The bird took half of Fenrir’s ear with it as it pushed off his skull. It raked a prophet’s face down to the bone with its talons and ripped a red, glossy setter skin off the nails that pinned it to an old fence post. It took off in the wrong direction, corrected itself in a tangle of legs and kicked-up snow, and dashed back into the f
ight with mad glee and unpredictable speed.
A spaniel. A shepherd. A dachshund that decided, in death, that it was finally the size it always believed it was—mongrels that had been pampered pets and ones that had been nearly as feral as wolves.
The prophets had killed a lot of dogs on their way here, and Rose hadn’t entertained the idea that someone would cut their leashes. Free of whatever spells the prophets had chained them with, the dogs darted between Fenrir’s feet and snapped at his tail. The monsters lumbered around in circles as the dogs, just hide and wind, disappeared into the storm.

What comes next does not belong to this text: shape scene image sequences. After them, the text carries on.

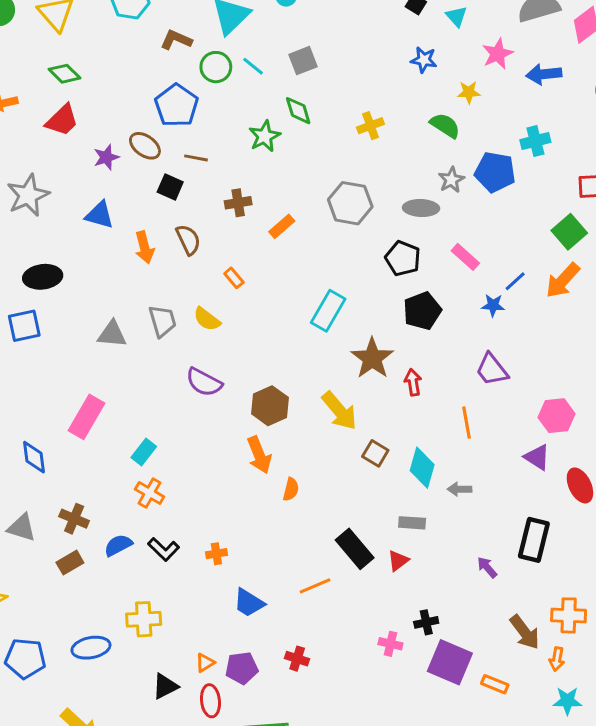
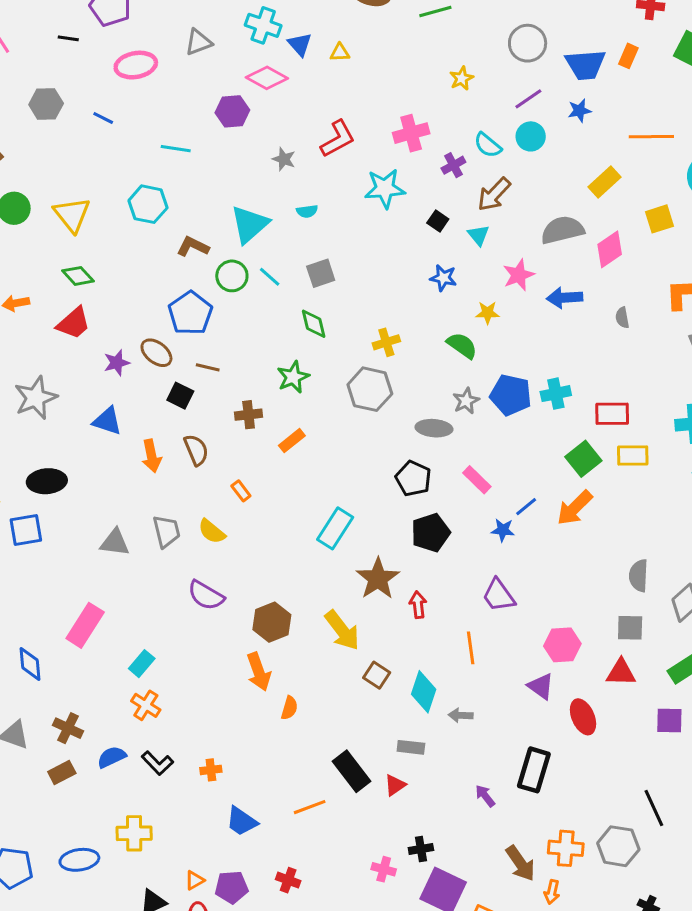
green star: (265, 136) -> (293, 377), moved
cyan cross: (535, 141) -> (556, 394), moved
gray hexagon: (350, 203) -> (370, 389), moved

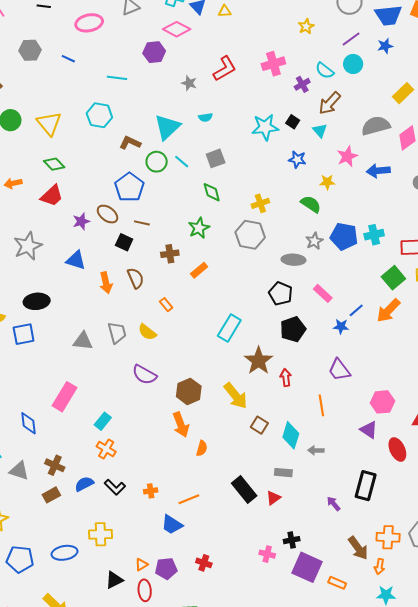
cyan star: (385, 188) -> (265, 127), moved
orange line: (310, 807) -> (189, 499), moved

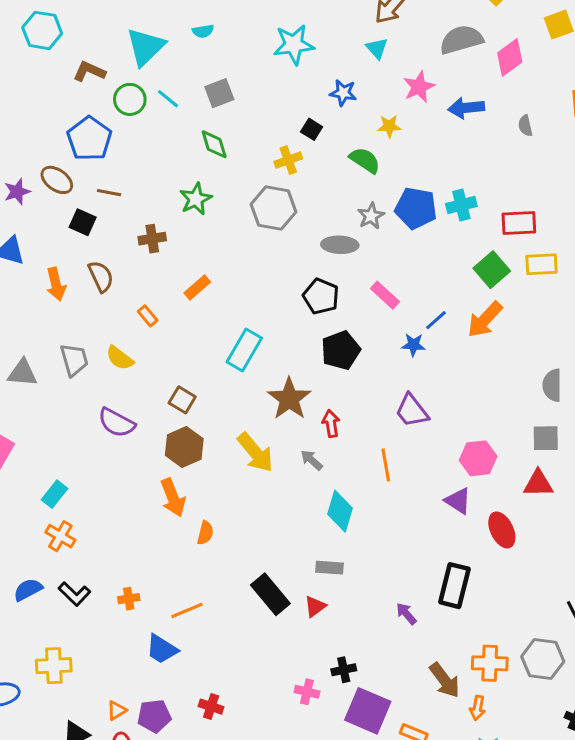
black square: (293, 122) -> (312, 129), moved
orange rectangle: (199, 270) -> (197, 288), moved
brown square: (259, 425) -> (182, 400), moved
gray arrow: (316, 450) -> (312, 460), moved, turned 42

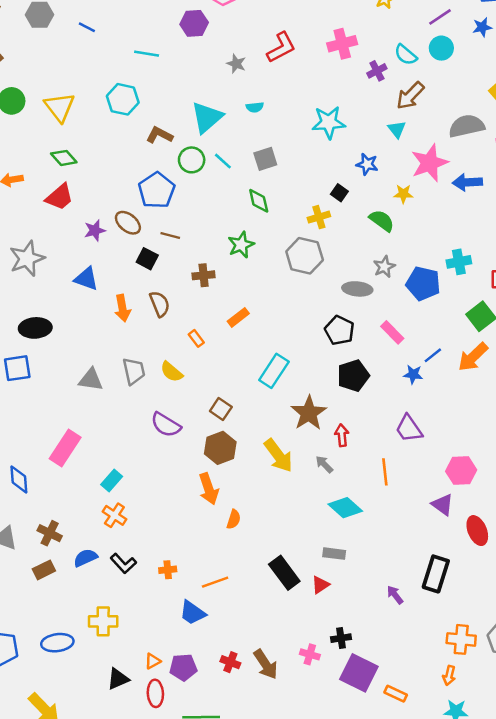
pink star: (419, 87) -> (430, 163), size x1.4
blue pentagon: (416, 208) -> (423, 284), moved
cyan diamond: (340, 511) -> (345, 508), turned -68
brown arrow: (445, 680) -> (266, 664), moved

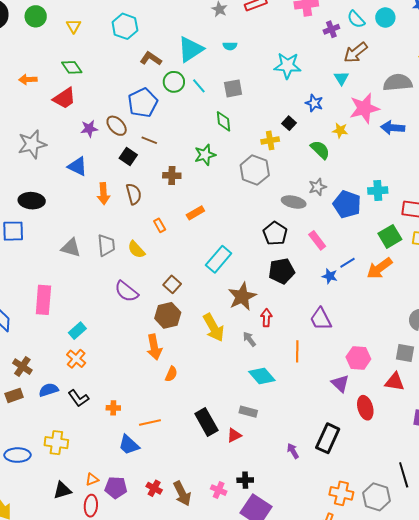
yellow triangle: (60, 107) -> (74, 26), size x0.6
pink rectangle: (65, 448) -> (43, 300), turned -36

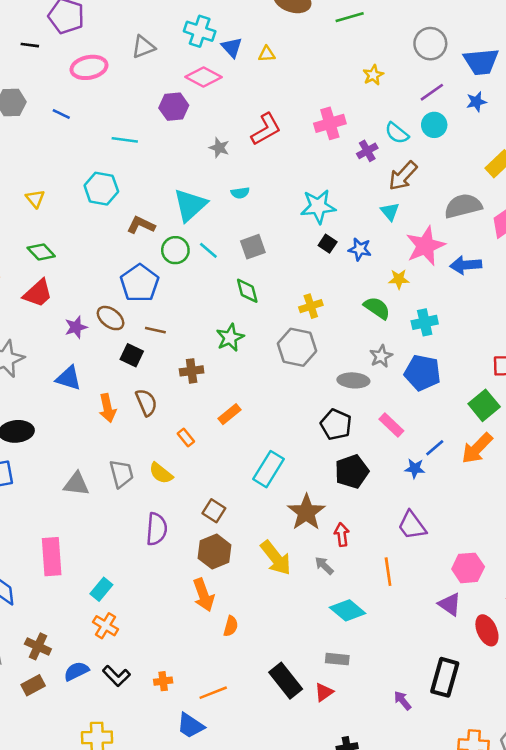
black square: (289, 123) -> (328, 244), moved
cyan cross: (378, 191) -> (425, 322), moved
purple semicircle: (126, 291) -> (157, 529), turned -115

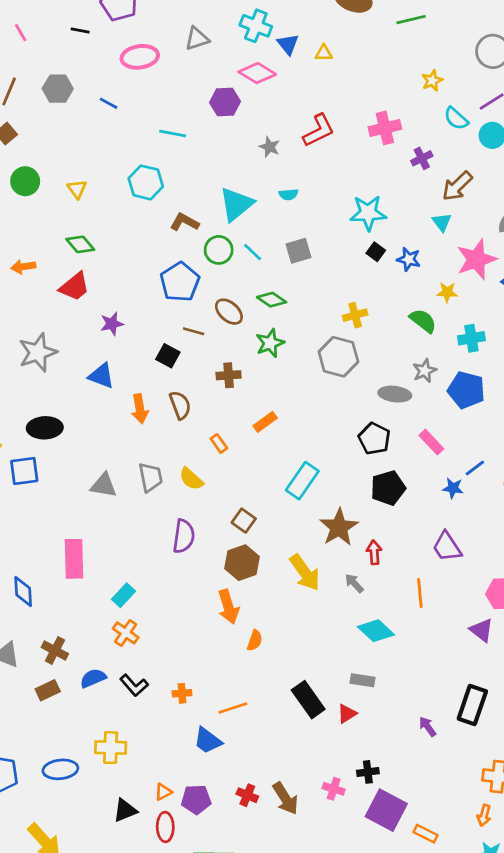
cyan semicircle: (397, 133) -> (456, 118), moved
green diamond: (247, 291) -> (272, 300), moved, turned -44
brown ellipse: (111, 318) -> (229, 312), moved

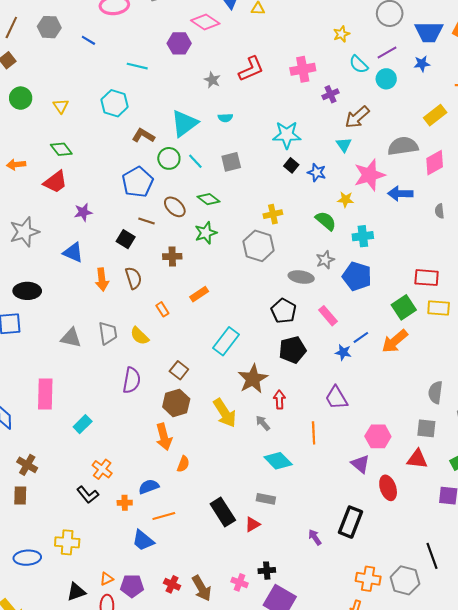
orange cross: (126, 633) -> (102, 469), moved
blue semicircle: (93, 678) -> (149, 487), moved
brown rectangle: (48, 690) -> (20, 496), turned -66

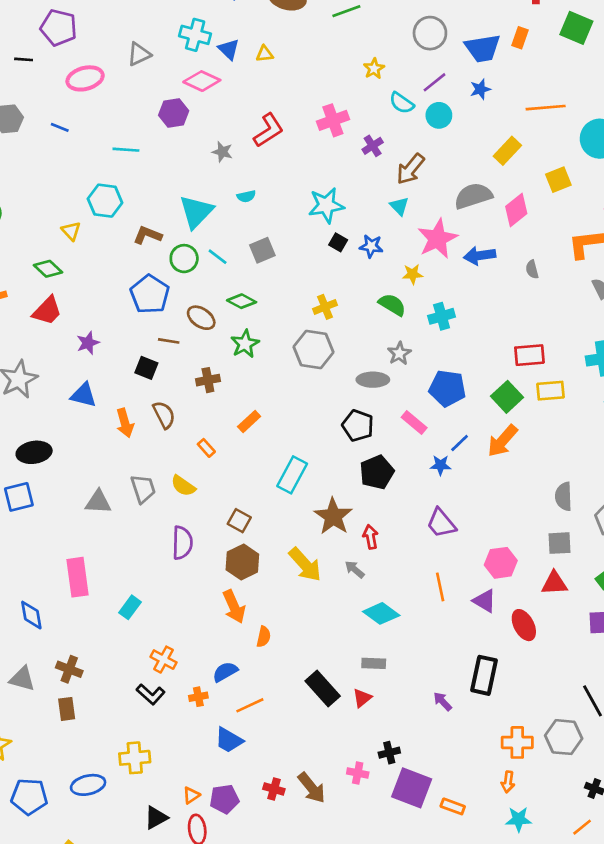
yellow triangle: (61, 106) -> (71, 231), moved
blue pentagon: (357, 276) -> (447, 388), moved
orange line: (314, 433) -> (440, 587), moved

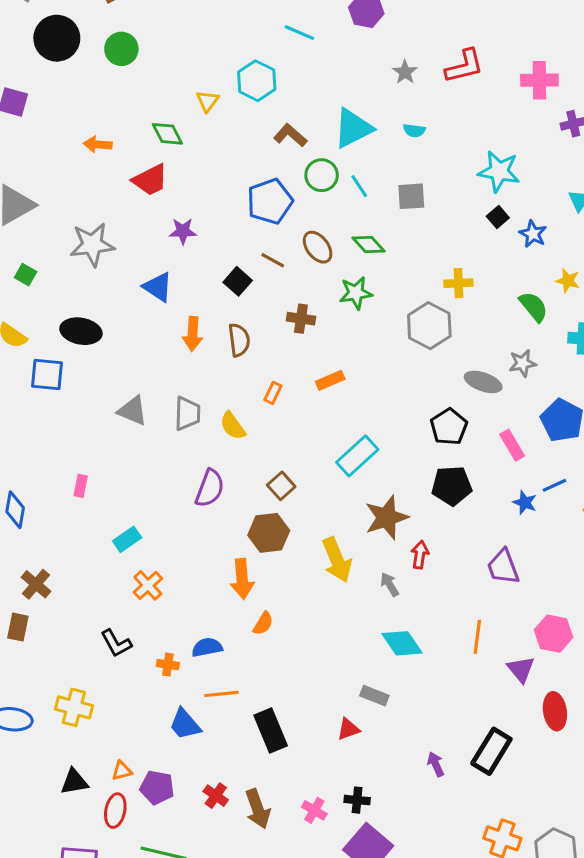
orange rectangle: (206, 448) -> (273, 393), turned 48
pink rectangle: (77, 577) -> (81, 486), size x0.5
orange cross: (163, 660) -> (148, 585), moved
black rectangle: (323, 689) -> (271, 730), moved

Danny wrenched a curly-furred skin off an old rowan. Whatever dog it belonged to was already gone. The skin dangled limply from his fingers.
He turned, and Lachlan grabbed him by the throat. His face had healed, but not quite right. A drooping eyelid half obscured his glare as he slammed Danny back into the tree.
“Give me the baby,” he snarled.
Danny kneed him in the balls. The man really never learned. Although to be fair, he knew how to take a punch. Lachlan hunched over as Danny’s bony knee crushed his balls, but he didn’t loosen his grip. His thumb crushed Danny’s windpipe until the blood pulsed in Danny’s ears and behind his eyes.
“You can fuck every wolf you meet,” Lachlan said as he straightened back up. “It wouldn’t change shit. You’re still just a fucking dog.”
The dachshund, badger-sized and hefty, tore Lachlan’s calves open with icicle teeth. Its ears, half skin and half sheer fuck-off attitude, flapped as it locked on and shook its whole body. Lachlan swore as he threw Danny aside and turned to kick furiously at the snarling hound.
“Get the baby, you idiot,” Rose yelled. “He matters more than your pride or your hamstrings.”
Lachlan turned on her. His neck was red, the muscles in his scarred shoulders bunched as he stood in front of her. “You said you loved me! You promised me everything, and all I got was fucked.”
Rose slapped him out of the way. The almost absentminded backhand laid Lachlan out in the snow.